Though there were hours of daylight left, Bram opted to stay where they were, give the horses a good rubdown and let the tent have a chance to dry in the sun's warmth.
Vala watched as he let Davis build their small campfire, which sputtered and smoked because of the wet. "Be careful," she called to her son, earning an exasperated look from him. It was kind of Bram to let Davis do things but she sometimes felt he didn't realize the boy was only nine.
During the storm, too much had happened both in words and deeds for her to put her thoughts and feelings in any coherent order.
The thunder and lightning were past, the rain gone, but not her inner turmoil. Seeing Bram and Davis huddle over the old map, she marveled at what that ancient scrap of deerskin had led her into. An ambush? At the moment, it almost felt like that.
She wasn't ready for any of this, wasn't ready to discover she was wrong about their last meeting, nor prepared to take up not where they'd left off then. It was completely unknown territory, as dangerous in its way as the Superstitions.
Neal had taught her men couldn't be trusted. She may have known Bram before, but that didn't count. He, too, was a man. After the divorce she'd decided it was safer not to get involved with any other man, which had been easy up until now. The problem was, Bram couldn't be put in the just any other man category, he was someone she found much too attractive and she was trapped in his company for the next few days. Luckily Davis was with them. But would he be buffer enough?
She carried her worried confusion to bed with her that evening and sleep didn't come easily.
Bram, outside under the stars, studied the very slightly lopsided moon and decided it'd be full in two days. He fell into a reverie about making love to Vala under mountain moonlight, managing to get himself completely aroused.
He shut down the erotic imaginings. Just where the devil do you think you're going to take this? He asked himself.
Sure, he wanted her, but Vala was no quick fix. Would she expect more than a night or two of pleasure? Would she understand that when she flew back east chances were they'd never see one another again? For that matter, would she even let him near her in the first place?
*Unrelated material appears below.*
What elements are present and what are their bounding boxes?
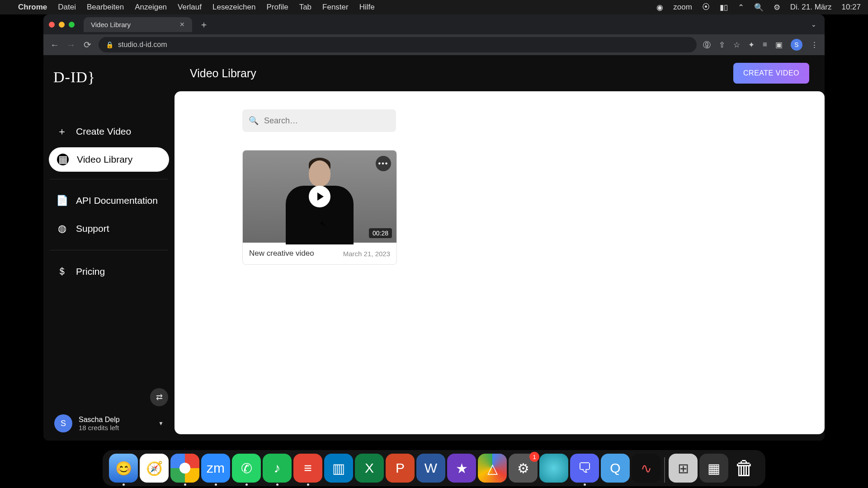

Smiling as he recalled her eager response to his kiss, he decided if the right time and place came together, they'd go up together like rockets. One question remained--was that the smart way to take it? He wasn't ready to get seriously tangled up with any woman, maybe never would be.
He fell asleep before he found an answer.
Nothing went well in the morning. For a start, the oatmeal burned. Then it looked like the pack horse had taken lame, though digging a pebble out of the left hind hoof seemed to help.
Vala insisted on trying to saddle Susie Q by herself and wound up with the saddle sliding under the mare's belly. She snapped at him when he tried to help, so he let Davis show her.
Before they mounted up, a brightly colored gila monster, in all its beaded glory, darted into the camp area and, when it stopped temporarily on a rock, Davis hunkered down over it, fascinated. Bram was watching to see he didn't get too close when Vala finally spotted the lizard.
"Get away!" she screamed at Davis. "It's poisonous. It'll bite you."
Davis backed off with a scowl. There was none of his cheerful chatter after that. When they finally set off, they made a silent crew.